Whose pleasure? Your man’s, of course. Just think how pleased he’s going to be with your surgically tightened, rejuvenated vagina,  that will fit his penis like a glove. And this thought alone should give you the courage to undergo vagina rejuvenation. Isn’t vicarious sexual pleasure good enough for you? Think of all the compliments you’ll receive in bed.

 

And while you’re at it, why not tuck in other unsightly, bulging, saggy bits? The belly-fat you haven’t been able to shed no matter how many hours you spend at the gym? Saggy breasts? Furrowed forehead? Saggy double chin? Saggy, lined cheeks? A little botox jab can smoothen  and plump them up. A redesigned you in just a few minutes and you don’t even need anaesthesia!

 

One woman, who underwent laser treatment to rejuvenate her vagina, gushes about tightening her vagina as the ultimate act of self-love. “Most notably,” she writes, “it’s supposed to make sex feel incredible.” Am not sure for whom. “As for whether I felt tighter, I didn’t notice a difference, but, again, I was told it usually takes up to three procedures to feel a firmer grip on your partner’s penis. My husband’s response: ‘It felt amazing.’”

 

Amazing, how educated women don’t worry about the known side-effects of vaginoplasty. With laser tightening, you don’t experience those nasty side-effects. But the vaginoplasty websites are required to mention the potential side-effects by law. Things like post-surgical bleeding, fistulas, urinary retention, scarring, infections, pain and discomfort during sex, decreased sensitivity and vaginal prolapse, shouldn’t scare you away from the procedure. Although one has to wonder about decreased sensitivity and pain during intercourse. Isn’t the whole point of vaginal rejuvenation enhancing sexual pleasure and sensitivity?

 

It does make me ask whose side God is on. Males in need of penis-rejuvenation have only to swallow a Viagra pill, an hour before contemplating coitus. And the cost? About Rs 20/pill. Why do womyn get a raw deal with everything? Pregnancy, childbirth, menopause, vaginal rejuvenation.

 

Ok, so what’s the point? 

 

The point seems to be to foster genuine self-regard for our ageing bodies, including our vaginas. In a marketplace rife with cosmetic surgery options that promise to redesign almost every part of your body, this is not an insignificant leap of faith to make. Ageing vaginas in ageing female bodies are joked about. But a vagina shouldn’t have the task of pleasing anybody but itself first. To begin with, we’ll have to love and respect our vaginas in order to pleasure them. Love them just as they are. If they feel a little dry, don’t despair. Use a lubricant or a little coconut oil. If my labia are unshapely, they’re still my labia and respond very nicely to gentleness and tenderness. If I don’t love and respect my ageing body, in need of gentle, loving, patient care, then who will, for God’s sake?

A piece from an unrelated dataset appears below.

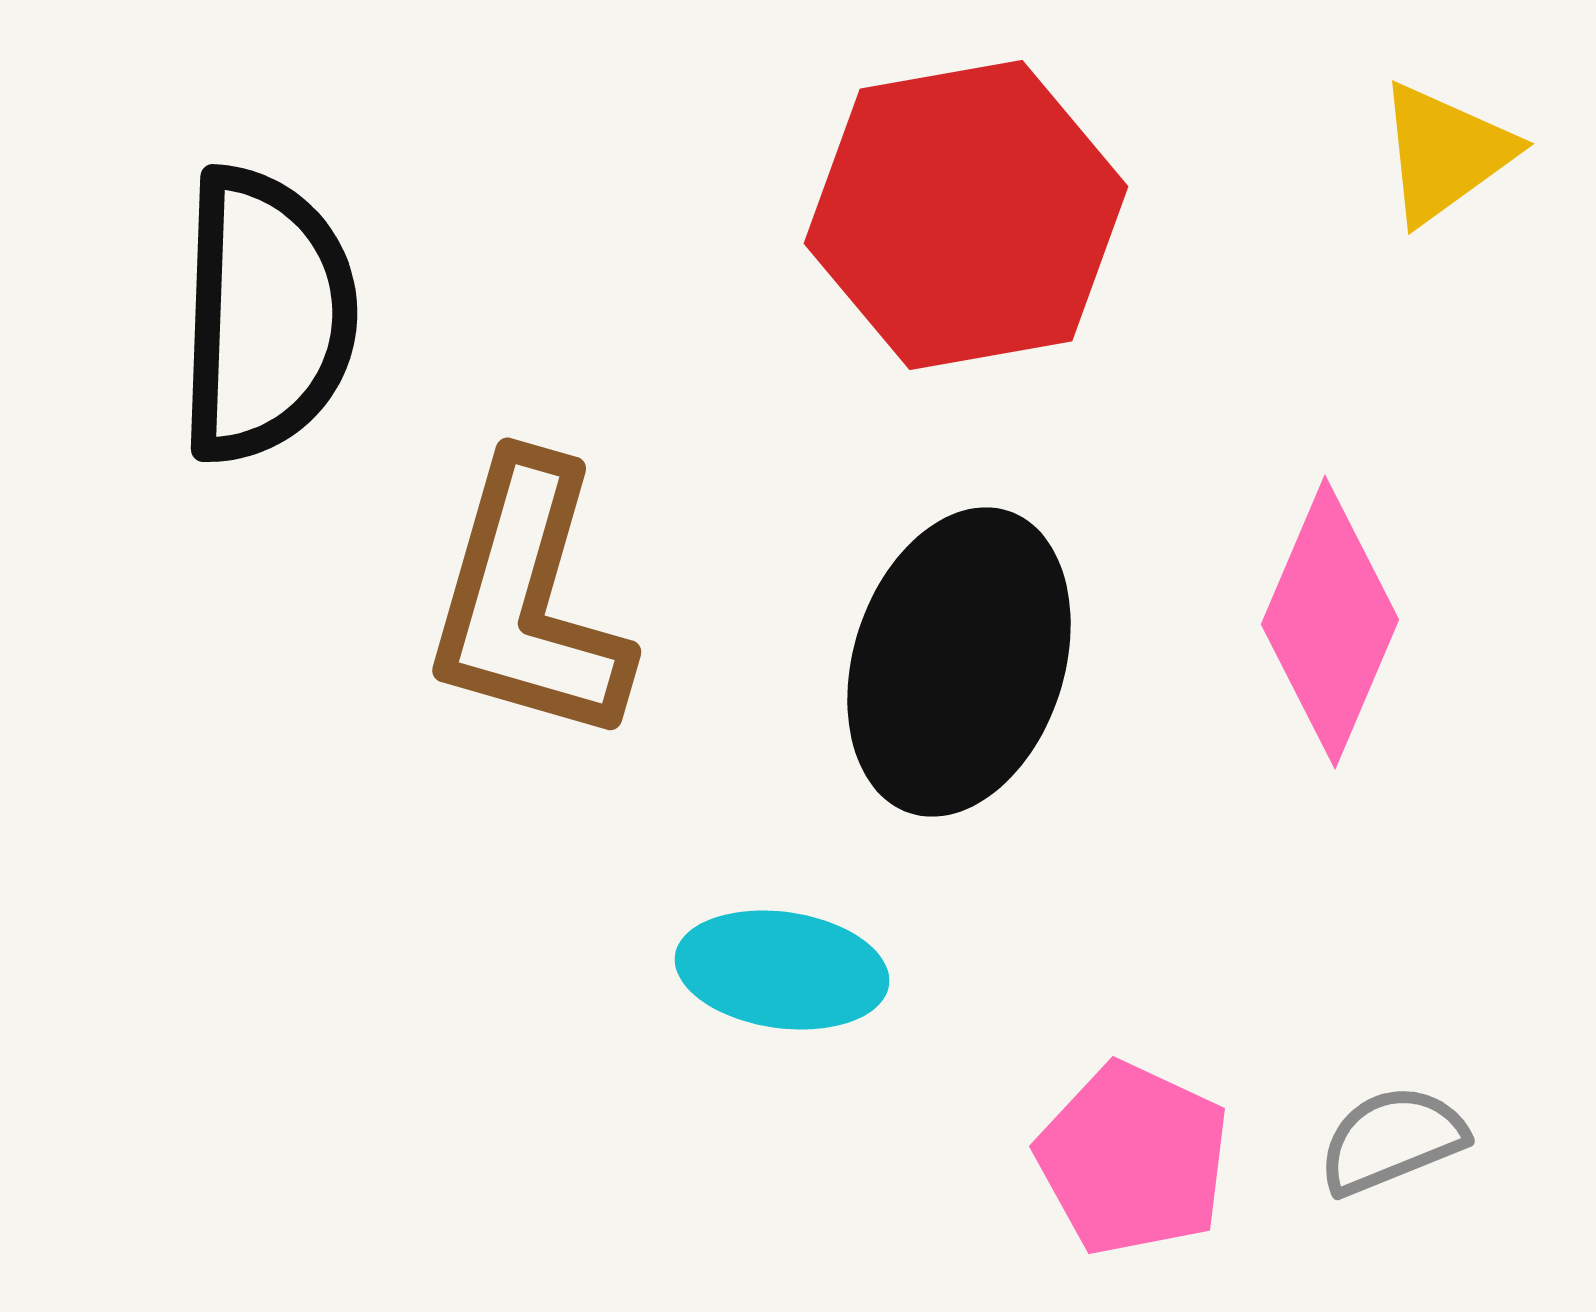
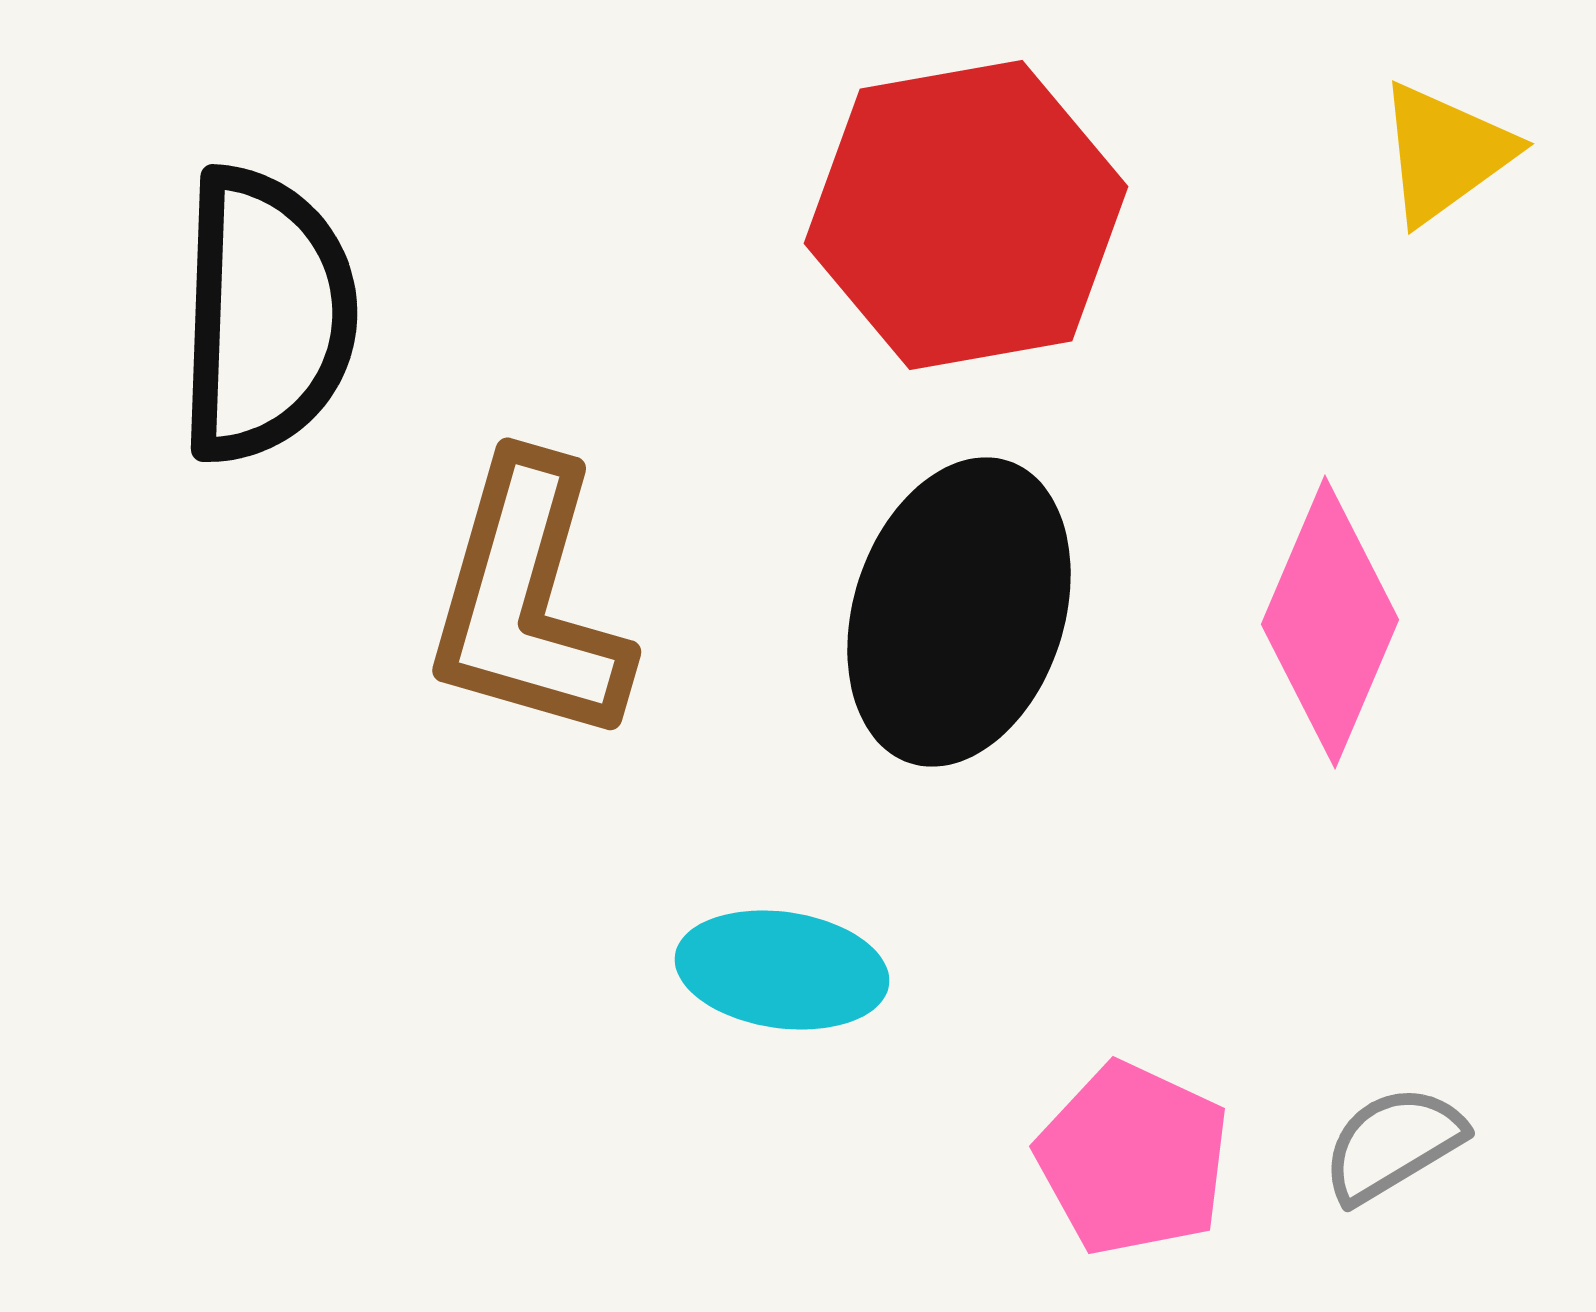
black ellipse: moved 50 px up
gray semicircle: moved 1 px right, 4 px down; rotated 9 degrees counterclockwise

Maybe by popping into my view my reticent vagina wanted to remind me what genuine self-regard is. As to whose side God is on, She’s on the side of all people with vaginas. She never asked us to alter the shape or size or tautness of our vaginas to suit societal expectations.

May Sarton called old age a disguise that the young couldn’t see through because the real person was concealed behind wrinkles and other seeming horrors of ageing:

Old age is really a disguise that no one but the old themselves see through. I feel exactly as I always did, as young inside as when I was twenty-one, but the outward shell conceals the real me—sometimes even from itself—and betrays that person deep down inside, under wrinkles and liver spots and all the horrors of decay. I sometimes think that I feel things more intensely than I used to, not less.

I think I can safely say the same about my vagina. Hidden under its apparent dilapidatedness, its capacity to feel pleasure and pain is as intense as it always was.

 

[1] Baradari is a pavilion with twelve doors to allow free circulation of air. ‘Bara’ means twelve  in Hindi/Urdu, and ‘dar’ means door.  Hence, baradari.

[2] Dukha is the Buddhist concept of unsatisfactoriness with life as it is; dukha causes  suffering, anxiety and mental anguish. And to ward off dukha, we seek various distractions in the world.